▶ [WORK TASK]: Give the lines again exactly as they appear below, from the line with "Hun werk vormt samen een aa" to the line with "los contratos a largo plazo y a través de la", both included, and only those lines. Leave every picture out.

━━━━━━━━

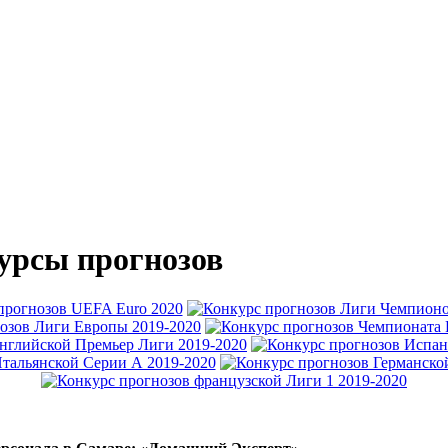
урсы прогнозов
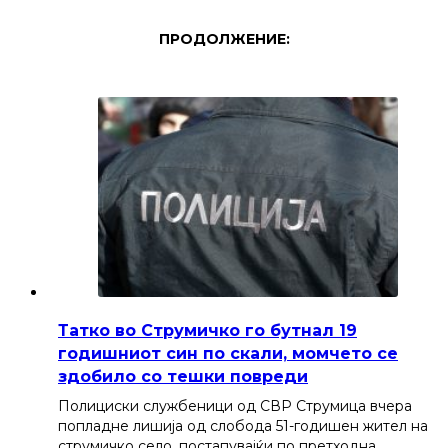
ПРОДОЛЖЕНИЕ:
Татко во Струмичко го бутнал 19
годишниот син по скали, момчето се
здобило со тешки повреди
Полициски службеници од СВР Струмица вчера
попладне лишија од слобода 51-годишен жител на
струмичко село, постапувајќи по претходна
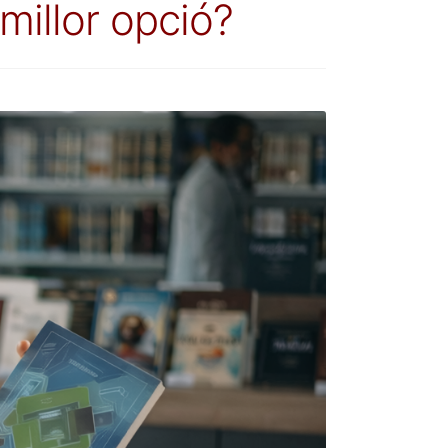
 millor opció?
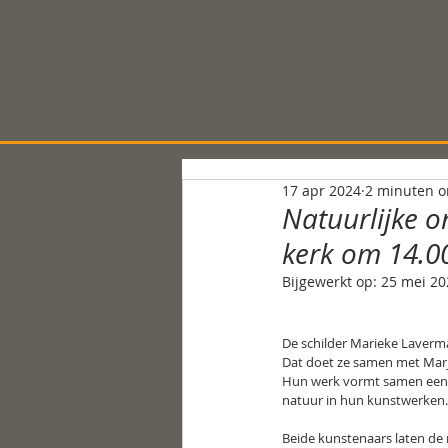
17 apr 2024
2 minuten o
Natuurlijke on
kerk om 14.00
Bijgewerkt op:
25 mei 20
De schilder Marieke Laverma
Dat doet ze samen met Marj
Hun werk vormt samen een aa
natuur in hun kunstwerken.
Beide kunstenaars laten de 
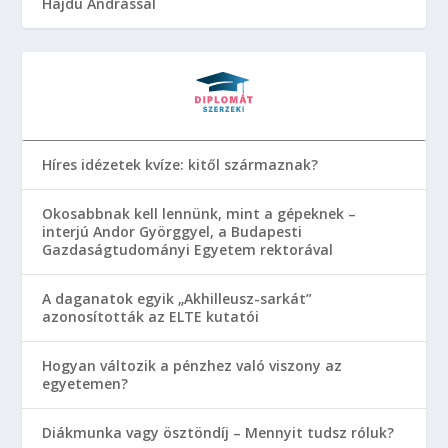
Hajdu Andrással
Híres idézetek kvíze: kitől származnak?
Okosabbnak kell lennünk, mint a gépeknek –
interjú Andor Györggyel, a Budapesti
Gazdaságtudományi Egyetem rektorával
A daganatok egyik „Akhilleusz-sarkát”
azonosították az ELTE kutatói
Hogyan változik a pénzhez való viszony az
egyetemen?
Diákmunka vagy ösztöndíj – Mennyit tudsz róluk?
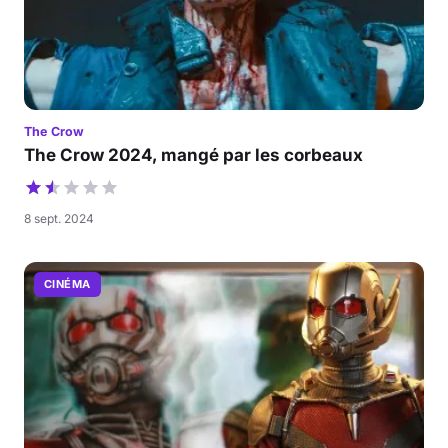
The Crow
The Crow 2024, mangé par les corbeaux
8 sept. 2024
CINÉMA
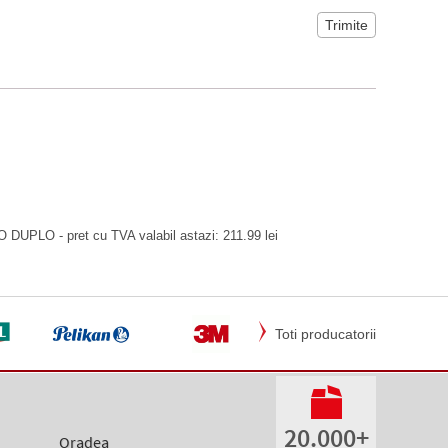
 DUPLO - pret cu TVA valabil astazi: 211.99 lei
Toti producatorii
20.000+
Oradea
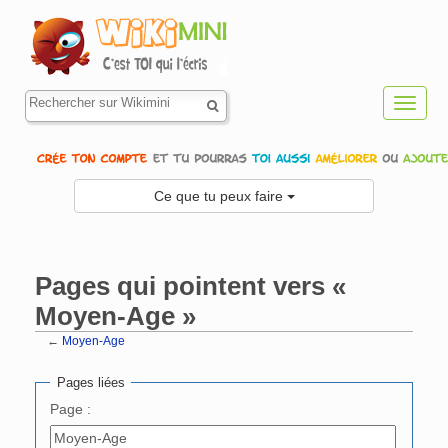
Toggl
navig
Ce que tu peux faire
Pages qui pointent vers «
Moyen-Age »
←
Moyen-Age
Aller à :
navigation
,
rechercher
Pages liées
Page :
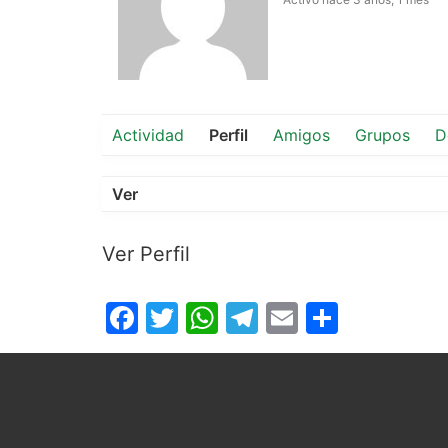
Actividad
Perfil
Amigos
Grupos
D
Ver
Ver Perfil
Facebook
Twitter
WhatsApp
Telegram
Email
Compar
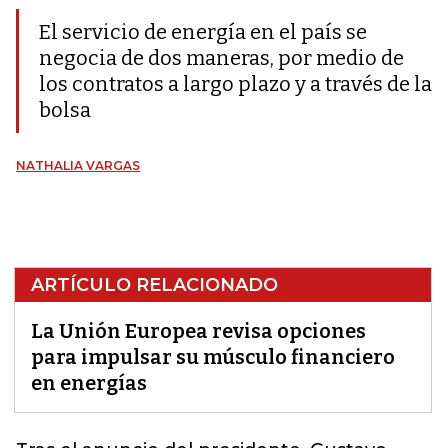
El servicio de energía en el país se
negocia de dos maneras, por medio de
los contratos a largo plazo y a través de la
bolsa
NATHALIA VARGAS
ARTÍCULO RELACIONADO
La Unión Europea revisa opciones
para impulsar su músculo financiero
en energías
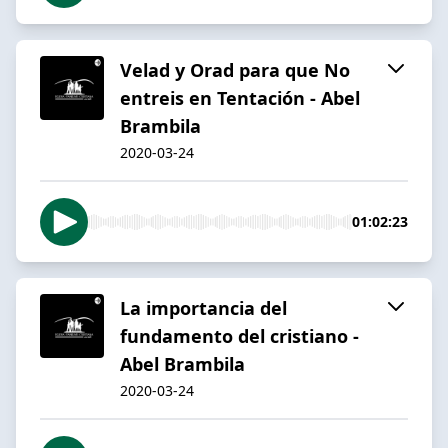
Velad y Orad para que No
entreis en Tentación - Abel
Brambila
2020-03-24
01:02:23
La importancia del
fundamento del cristiano -
Abel Brambila
2020-03-24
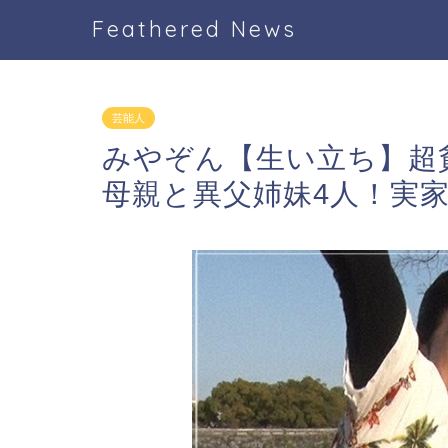
Feathered News
芸能人
みやぞん【生い立ち】超
母親と異父姉妹4人！実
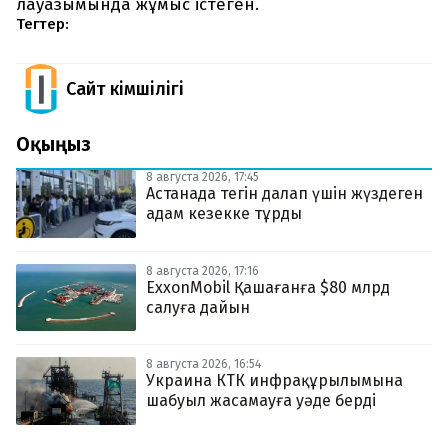
лауазымында жұмыс істеген.
Тегтер:
Сайт Әкімшілігі
Оқыңыз
8 августа 2026, 17:45
Астанада тегін далап үшін жүздеген
адам кезекке тұрды
8 августа 2026, 17:16
ExxonMobil Қашағанға $80 млрд
салуға дайын
8 августа 2026, 16:54
Украина КТК инфрақұрылымына
шабуыл жасамауға уәде берді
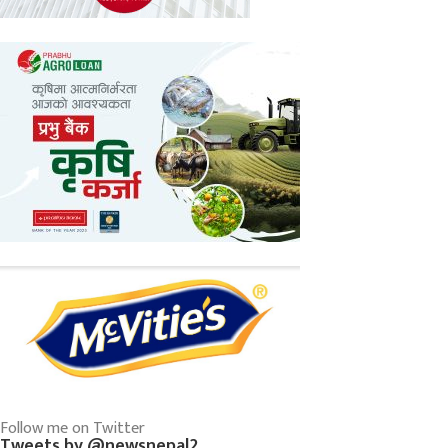
Follow me on Twitter
Tweets by @newsnepal2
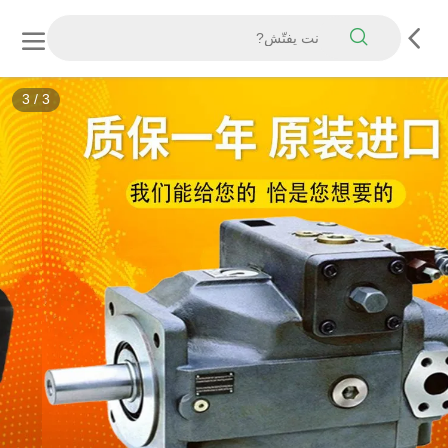
3
/
3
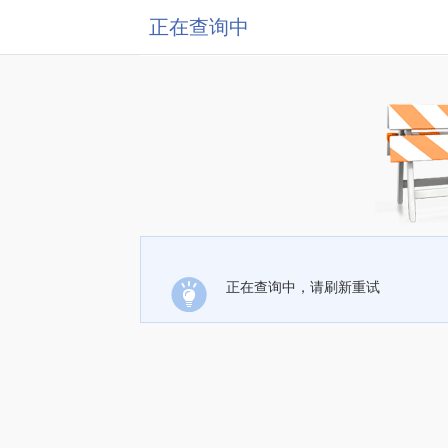
正在查询中
正在查询中，请刷新重试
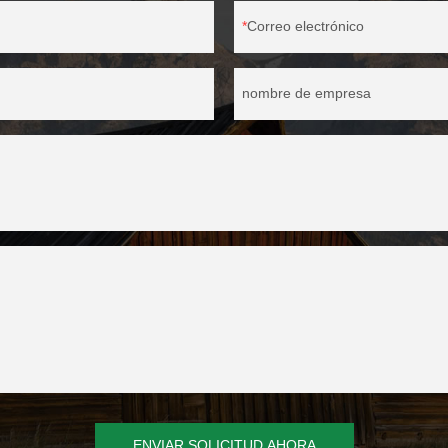
Correo electrónico
nombre de empresa
ENVIAR SOLICITUD AHORA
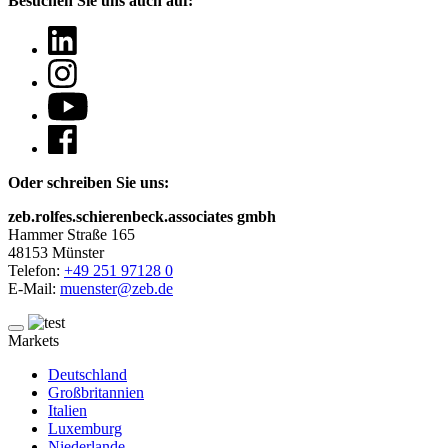
Besuchen Sie uns auch auf:
Oder schreiben Sie uns:
zeb.rolfes.schierenbeck.associates gmbh
Hammer Straße 165
48153 Münster
Telefon:
+49 251 97128 0
E-Mail:
muenster@zeb.de
Markets
Deutschland
Großbritannien
Italien
Luxemburg
Niederlande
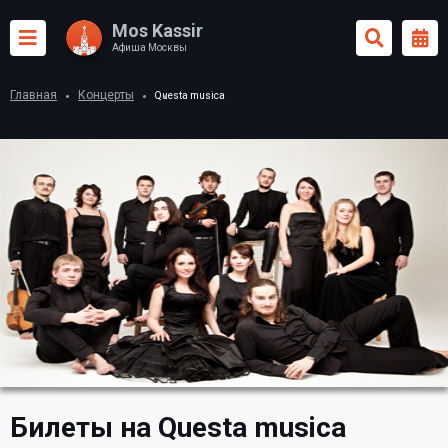
Mos Kassir
Афиша Москвы
Главная
Концерты
Questa musica
Билеты на Questa musica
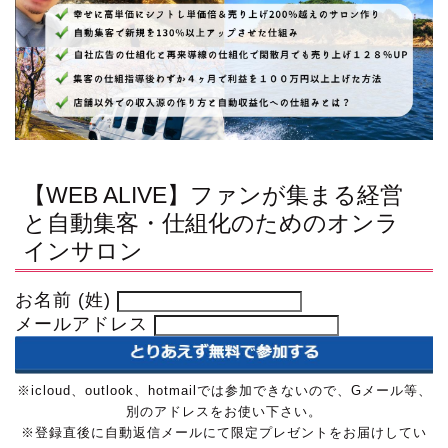
【WEB ALIVE】ファンが集まる経営
と自動集客・仕組化のためのオンラ
インサロン
お名前 (姓)
メールアドレス
※icloud、outlook、hotmailでは参加できないので、Gメール等、
別のアドレスをお使い下さい。
※登録直後に自動返信メールにて限定プレゼントをお届けしてい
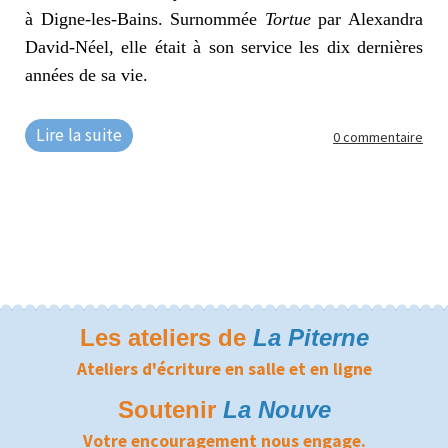
à Digne-les-Bains. Surnommée
Tortue
par Alexandra
David-Néel, elle était à son service les dix dernières
années de sa vie.
Lire la suite
0 commentaire
Les ateliers de
La Piterne
Ateliers d'écriture en salle et en ligne
Soutenir
La Nouve
Votre encouragement nous engage.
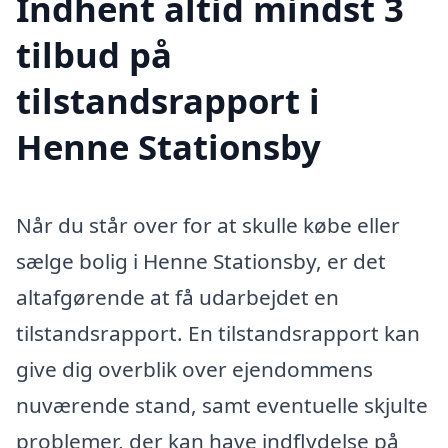
Indhent altid mindst 3
tilbud på
tilstandsrapport i
Henne Stationsby
Når du står over for at skulle købe eller
sælge bolig i Henne Stationsby, er det
altafgørende at få udarbejdet en
tilstandsrapport. En tilstandsrapport kan
give dig overblik over ejendommens
nuværende stand, samt eventuelle skjulte
problemer, der kan have indflydelse på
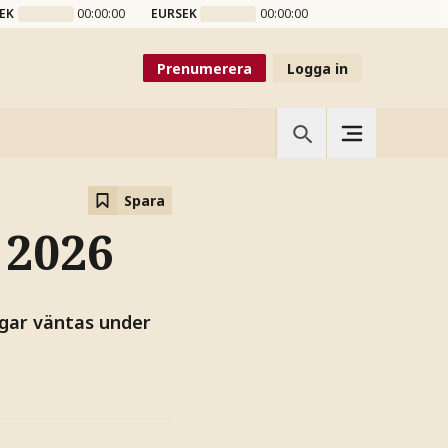
EK
00:00:00
EURSEK
00:00:00
Prenumerera
Logga in
Spara
 2026
ngar väntas under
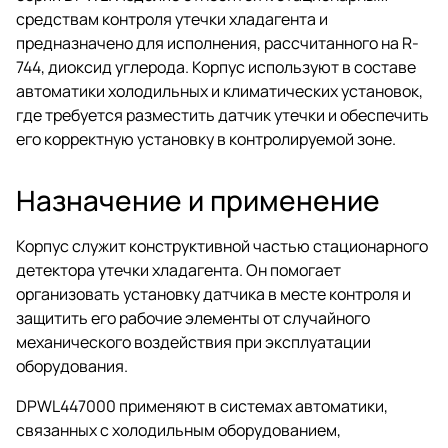
средствам контроля утечки хладагента и
предназначено для исполнения, рассчитанного на R-
744, диоксид углерода. Корпус используют в составе
автоматики холодильных и климатических установок,
где требуется разместить датчик утечки и обеспечить
его корректную установку в контролируемой зоне.
Назначение и применение
Корпус служит конструктивной частью стационарного
детектора утечки хладагента. Он помогает
организовать установку датчика в месте контроля и
защитить его рабочие элементы от случайного
механического воздействия при эксплуатации
оборудования.
DPWL447000 применяют в системах автоматики,
связанных с холодильным оборудованием,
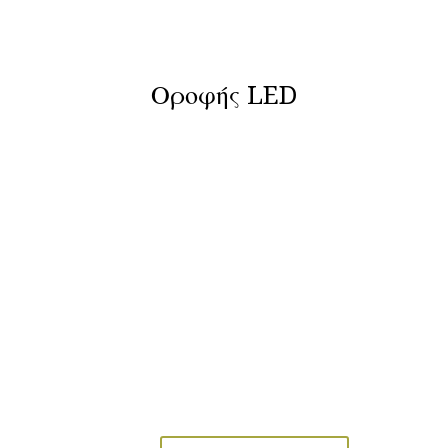
Οροφής LED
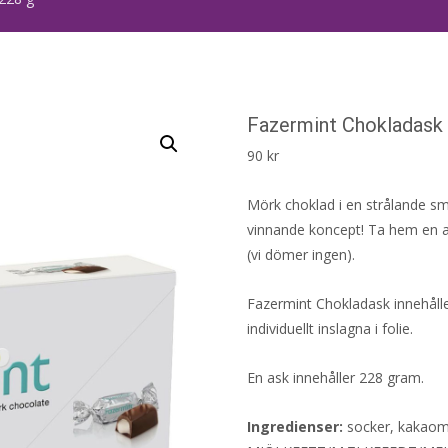
Fazermint Chokladask
90
kr
Mörk choklad i en strålande s
vinnande koncept! Ta hem en ask
(vi dömer ingen).
Fazermint Chokladask innehål
individuellt inslagna i folie.
En ask innehåller 228 gram.
Ingredienser:
socker, kakaom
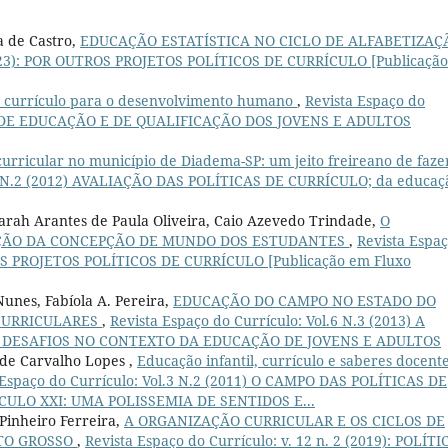
a de Castro,
EDUCAÇÃO ESTATÍSTICA NO CICLO DE ALFABETIZA
 (2023): POR OUTROS PROJETOS POLÍTICOS DE CURRÍCULO [Publicaçã
currículo para o desenvolvimento humano
,
Revista Espaço do
ICAS DE EDUCAÇÃO E DE QUALIFICAÇÃO DOS JOVENS E ADULTOS
 curricular no município de Diadema-SP: um jeito freireano de faze
l.4 N.2 (2012) AVALIAÇÃO DAS POLÍTICAS DE CURRÍCULO; da educaç
Sarah Arantes de Paula Oliveira, Caio Azevedo Trindade,
O
ÇÃO DA CONCEPÇÃO DE MUNDO DOS ESTUDANTES
,
Revista Espa
TROS PROJETOS POLÍTICOS DE CURRÍCULO [Publicação em Fluxo
 Nunes, Fabíola A. Pereira,
EDUCAÇÃO DO CAMPO NO ESTADO DO
 CURRICULARES
,
Revista Espaço do Currículo: Vol.6 N.3 (2013) A
E DESAFIOS NO CONTEXTO DA EDUCAÇÃO DE JOVENS E ADULTOS
 de Carvalho Lopes ,
Educação infantil, currículo e saberes docente
 Espaço do Currículo: Vol.3 N.2 (2011) O CAMPO DAS POLÍTICAS DE
ULO XXI: UMA POLISSEMIA DE SENTIDOS E...
Pinheiro Ferreira,
A ORGANIZAÇÃO CURRICULAR E OS CICLOS DE
TO GROSSO
,
Revista Espaço do Currículo: v. 12 n. 2 (2019): POLÍTI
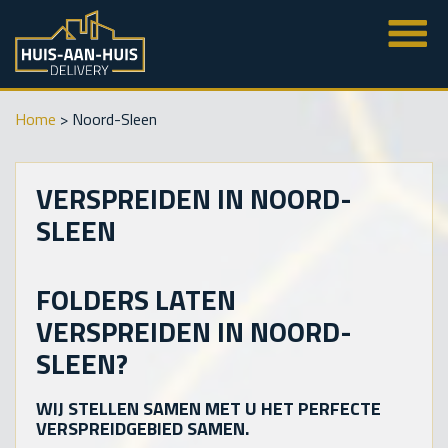
Home
>
Noord-Sleen
VERSPREIDEN IN NOORD-
SLEEN
FOLDERS LATEN
VERSPREIDEN IN NOORD-
SLEEN?
WIJ STELLEN SAMEN MET U HET PERFECTE
VERSPREIDGEBIED SAMEN.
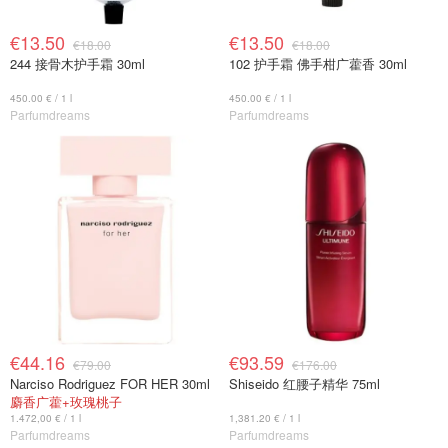
€13.50
€13.50
€18.00
€18.00
244 接骨木护手霜 30ml
102 护手霜 佛手柑广藿香 30ml
450.00 € / 1 l
450.00 € / 1 l
Parfumdreams
Parfumdreams
€44.16
€93.59
€79.00
€176.00
Narciso Rodriguez FOR HER 30ml
Shiseido 红腰子精华 75ml
麝香广藿+玫瑰桃子
1.472,00 € / 1 l
1,381.20 € / 1 l
Parfumdreams
Parfumdreams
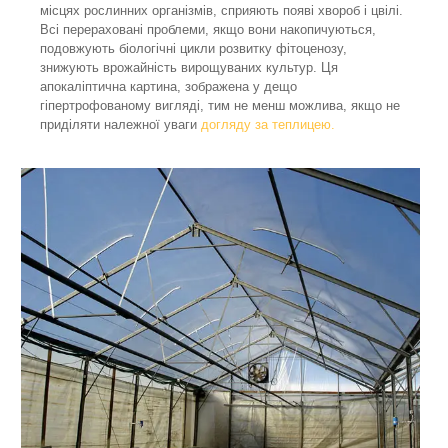
місцях рослинних організмів, сприяють появі хвороб і цвілі.
Всі перераховані проблеми, якщо вони накопичуються,
подовжують біологічні цикли розвитку фітоценозу,
знижують врожайність вирощуваних культур. Ця
апокаліптична картина, зображена у дещо
гіпертрофованому вигляді, тим не менш можлива, якщо не
приділяти належної уваги
догляду за теплицею.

━━━━━━━━

▶ [WRITTEN ANSWER]:
Hun werk vormt samen een aa
natuur in hun kunstwerken.
Beide kunstenaars laten de 
Hajdu Andrással
Híres idézetek kvíze: kitől származnak?
Okosabbnak kell lennünk, mint a gépeknek –
interjú Andor Györggyel, a Budapesti
Gazdaságtudományi Egyetem rektorával
A daganatok egyik „Akhilleusz-sarkát”
azonosították az ELTE kutatói
Hogyan változik a pénzhez való viszony az
egyetemen?
Diákmunka vagy ösztöndíj – Mennyit tudsz róluk?
The Crow
The Crow 2024, mangé par les corbeaux
8 sept. 2024
CINÉMA
 DUPLO - pret cu TVA valabil astazi: 211.99 lei
Toti producatorii
20.000+
Oradea
Toggl
navig
Ce que tu peux faire
Pages qui pointent vers «
Moyen-Age »
←
Moyen-Age
Aller à :
navigation
,
rechercher
Pages liées
Page :
Actividad
Perfil
Amigos
Grupos
D
Ver
Ver Perfil
Facebook
Twitter
WhatsApp
Telegram
Email
Compar
El servicio de energía en el país se
negocia de dos maneras, por medio de
los contratos a largo plazo y a través de la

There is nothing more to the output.